Je suis parti du Mali en 2017, je suis passé par le Maroc et l’Espagne. J’ai traversé la mer Méditerranée avec 37 personnes sur un « souzaque » : c’est comme ça qu’on appelle les bateaux en plastique sur lesquels on part, et qui peuvent à tout moment s’écraser. Ici j’ai aussi travaillé dans une boucherie, mais je faisais 10 à 12h par jour, avec un seul jour de repos, c’était trop. Maintenant je suis éboueur.

Comment ça se passe le travail ?

Je prends trois bus pour me rendre à mon dépôt dans le 91. Trois bus de nuit, donc je dois me réveiller à 3h, parfois 2h du matin. Ceux qui travaillent avec moi, le matin, ce sont tous des hommes, et tous des sans-papiers. Parmi mes camarades, on a presque tous vécu des expériences similaires.

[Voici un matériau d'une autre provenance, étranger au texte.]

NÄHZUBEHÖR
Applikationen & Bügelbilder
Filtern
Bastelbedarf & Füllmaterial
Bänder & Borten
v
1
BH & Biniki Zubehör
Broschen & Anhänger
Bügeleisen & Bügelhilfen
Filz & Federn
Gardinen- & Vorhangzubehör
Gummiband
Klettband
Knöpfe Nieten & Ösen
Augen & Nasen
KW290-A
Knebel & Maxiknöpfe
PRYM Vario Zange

Est-ce que les francilien.nes jettent beaucoup ?

Oui. Je fais les encombrants, parfois les bennes d’ordures ménagères si il y a besoin d’un remplaçant. On n’a pas le droit de récupérer les choses en bon état qu’on trouve, mais ça arrive quand même parfois.

Mise à jour du 11/12/2021 : depuis le 1er décembre, les grévistes obtiennent tour à tour la régularisation de leur situation, avec titre de séjour et permis de travailler en France.